そして、目の前の通路はコの字に曲がっており、四角には敵が潜んでそうね。
「泥沼生成!」
私は敵が待ち構えてる事を予測して事前に廊下の地面を泥沼に変えて土魔法で自身の足場だけを作って跳躍する。
やっぱりね……。
私が跳躍した先には足を泥沼に囚われて困惑している弓を持った砂塵兵が複数体いた。
そして、勿論泥沼も水分を含んでいる訳で、砂塵弓兵達は足から色が変色して水が染み込んでいる。
悪いけど今はあなた達に構っている暇はないの。
「アクアちゃん!」
「キュイイ!」
私はアクアちゃんに声をかけてアクアのちゃんの背中に着地してアクアちゃんは足で砂塵弓兵達を泥沼に沈めながら飛行して、泥沼を越える。
そして、私は駆け出して廊下を曲がり、沢山いる砂塵弓兵達を泥沼に沈めながら直進し、静かに扉を開ける。
そこは吹き抜けの大部屋になっていて、大きな門の前には沢山の砂塵鎧兵などの大型兵士が常駐している。
ここは結構危険ね……。
そして、この大部屋はどうやら行き止まりの様で、罠かと思われた。
だから私は再び引き返そうとした時だった。
(カプ)
「どうしたのアクアちゃん?」
アクアちゃんが突然私のローブの裾を軽く噛み引っ張ったのだ。
そして、何かを伝えるかのように必死に首を振っている。
「この部屋に何かがあるの?」
私が小声でアクアちゃんに質問するとアクアちゃんは首を縦に振って行き止まりだと思った部屋の端を長い鼻で指す。
私はそこをじっくりと見てみるとほんの僅かにだが、地面に段差があるのが確認できた。
何かのスイッチ?私にはそう見えた。
だけとあれを踏む為にはここに大量に存在する砂塵鎧兵達を倒す必要がある。
私は再びアクアランスを発動しようとした。
その瞬間だった。
「!?」
「キュイイ!」
小さな岩石砲の様なものがこちらに向かって飛んできてアクアちゃんがそれを水玉で相殺する。
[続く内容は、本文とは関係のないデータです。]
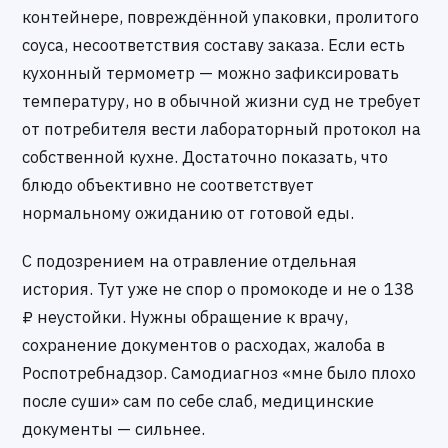
контейнере, повреждённой упаковки, пролитого
соуса, несоответствия составу заказа. Если есть
кухонный термометр — можно зафиксировать
температуру, но в обычной жизни суд не требует
от потребителя вести лабораторный протокол на
собственной кухне. Достаточно показать, что
блюдо объективно не соответствует
нормальному ожиданию от готовой еды.
С подозрением на отравление отдельная
история. Тут уже не спор о промокоде и не о 138
₽ неустойки. Нужны обращение к врачу,
сохранение документов о расходах, жалоба в
Роспотребнадзор. Самодиагноз «мне было плохо
после суши» сам по себе слаб, медицинские
документы — сильнее.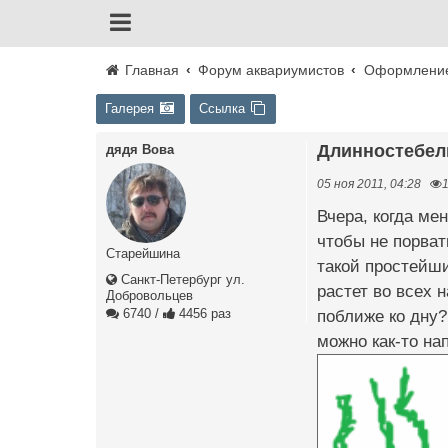
Главная
Форум аквариумистов
Оформление
Галерея
Ссылка
Длинностебел
дядя Вова
05 ноя 2011, 04:28
Вчера, когда мен
чтобы не порват
Старейшина
такой простейши
Санкт-Петербург ул.
растет во всех 
Добровольцев
6740
/
4456 раз
поближе ко дну? 
можно как-то нап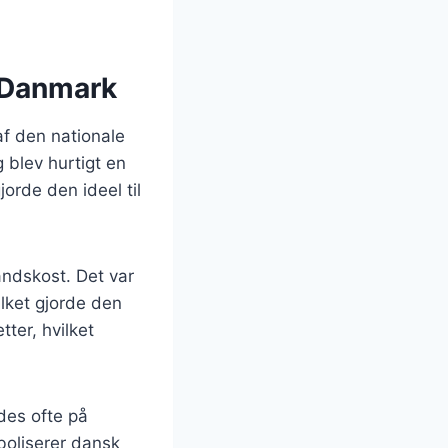
i Danmark
af den nationale
 blev hurtigt en
orde den ideel til
andskost. Det var
lket gjorde den
ter, hvilket
des ofte på
boliserer dansk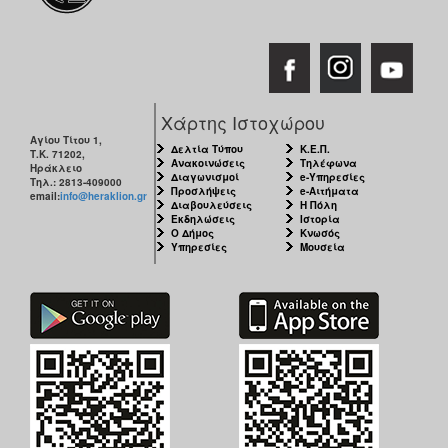
Χάρτης Ιστοχώρου
Αγίου Τίτου 1,
Δελτία Τύπου
Κ.Ε.Π.
Τ.Κ. 71202,
Ανακοινώσεις
Τηλέφωνα
Ηράκλειο
Διαγωνισμοί
e-Υπηρεσίες
Τηλ.: 2813-409000
Προσλήψεις
e-Αιτήματα
email:
info@heraklion.gr
Διαβουλεύσεις
Η Πόλη
Εκδηλώσεις
Ιστορία
Ο Δήμος
Κνωσός
Υπηρεσίες
Μουσεία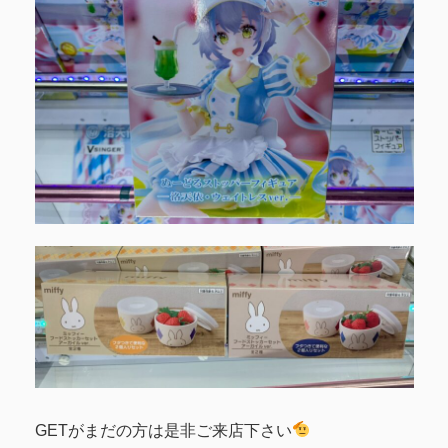
GETがまだの方は是非ご来店下さい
バレた!?そして、砂塵鎧兵達はこちらに気が付いた様で全身を分解して合体し始めた。
そして、岩石砲を撃った本人は砂塵鎧兵の後ろに大量に魔法使いの形をした砂塵兵が整列していた。
私とした事が……あれだけ、魔法を察知できる敵がいるかも知れないと自分で言っていたのに……。
私は自分のミスに悔しくなり、思わず唇を噛みしめる。
そして、目の前には合体して巨大化した砂塵鎧兵と大量の砂塵魔法兵が立ち塞がっていた。
あの砂塵兵達を倒さないと私は合流出来ない。
なら、倒すしかないわね。
私はそう思い、杖を強く握って目の前の巨大な砂塵鎧兵を視界に捉えた。
伊達にここまで魔法強ぇえ!して来た訳じゃないってのを見せてあげるわよ。
そして、私は複数の魔法を詠唱しながら走り出した。